Analyst Ratings January 30, 2026

KeyBanc Lowers AppFolio Price Target to $255 While Keeping Overweight Rating

Analyst trims valuation amid sectorwide software multiple compression despite accelerating revenue and an earnings beat

By Derek Hwang APPF
KeyBanc Lowers AppFolio Price Target to $255 While Keeping Overweight Rating
APPF

KeyBanc has reduced its 12-month price objective for AppFolio to $255 from $270 but left its Overweight recommendation intact. The move follows the company’s fourth-quarter report showing accelerating revenue and unit growth and an earnings-per-share beat, even as initial 2026 revenue guidance fell short of market expectations. The target cut primarily reflects a pullback in software sector valuations rather than fresh company-specific concerns.

Key Points

  • KeyBanc lowered AppFolio’s price target to $255 from $270 but maintained an Overweight rating, attributing the cut mainly to a sectorwide pullback in software valuations - sectors impacted: Software, Financial Markets.
  • AppFolio reported accelerating revenue growth for a third consecutive quarter (21.9% year-over-year) and unit growth of 8%; trailing twelve-month revenue growth was 18.88% - sectors impacted: Property management software, Real estate technology.
  • The company beat Q4 2025 EPS and revenue estimates ($1.39 EPS vs $1.25 forecast; $248M revenue vs $246.56M forecast), while initial 2026 revenue guidance of 16.7% was below market expectations - sectors impacted: Equity analysts, Institutional investors.

KeyBanc has lowered its price target on AppFolio (NASDAQ: APPF) to $255.00 from $270.00 while maintaining an Overweight rating on the property management software provider. The stock last traded at $207.10, down roughly 11% year-to-date and about 36% below its 52-week high of $326.04.

The revision follows AppFolio’s fourth-quarter financial report. Revenue growth accelerated for a third consecutive quarter, reaching 21.9% year-over-year, and unit growth accelerated for a second straight quarter to 8%. AppFolio’s revenue rose 18.88% over the trailing twelve months, underscoring a continued expansion in top-line momentum.

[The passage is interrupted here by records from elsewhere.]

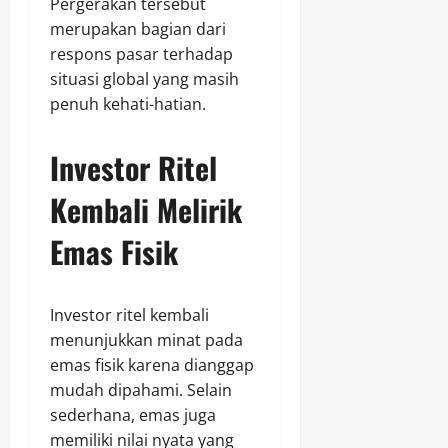
Pergerakan tersebut
merupakan bagian dari
respons pasar terhadap
situasi global yang masih
penuh kehati-hatian.
Investor Ritel
Kembali Melirik
Emas Fisik
Investor ritel kembali
menunjukkan minat pada
emas fisik karena dianggap
mudah dipahami. Selain
sederhana, emas juga
memiliki nilai nyata yang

Despite those gains, the company’s initial revenue growth guidance for 2026 came in at 16.7%, a figure that missed broader market expectations. KeyBanc noted that the guidance could be conservative, pointing to the company’s pattern of providing comparable starting guidance for 2025 before raising it over the course of the year. The broker also highlighted AppFolio’s valuation metrics: a PEG ratio of 0.63 indicates the stock may be trading at a low price-to-earnings level relative to its growth outlook, even though its trailing P/E sits at 38.69.

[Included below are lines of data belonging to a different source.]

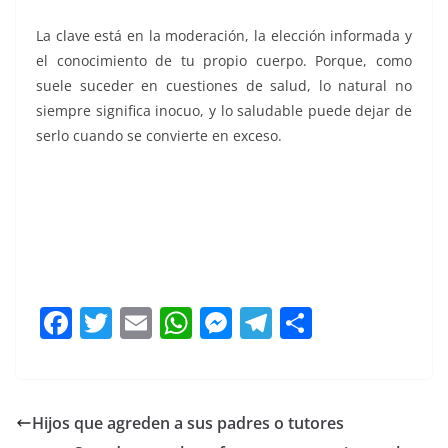
La clave está en la moderación, la elección informada y
el conocimiento de tu propio cuerpo. Porque, como
suele suceder en cuestiones de salud, lo natural no
siempre significa inocuo, y lo saludable puede dejar de
serlo cuando se convierte en exceso.
F
T
E
W
M
T
C
a
w
m
h
e
el
o
c
itt
ai
at
ss
e
m
e
er
l
s
e
gr
p
Hijos que agreden a sus padres o tutores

Operational results were another focal point for the analyst. Improved operating margins and an encouraging margins outlook were cited as positive developments, and KeyBanc expressed constructive views on the fourth-quarter acceleration and the possibility of upward revisions to guidance later in the year.

KeyBanc attributed the majority of the price target reduction to a broader pullback in software valuations rather than to issues specific to AppFolio’s business. That distinction suggests the analyst sees the company’s fundamentals as largely intact while acknowledging downward pressure on sector multiples.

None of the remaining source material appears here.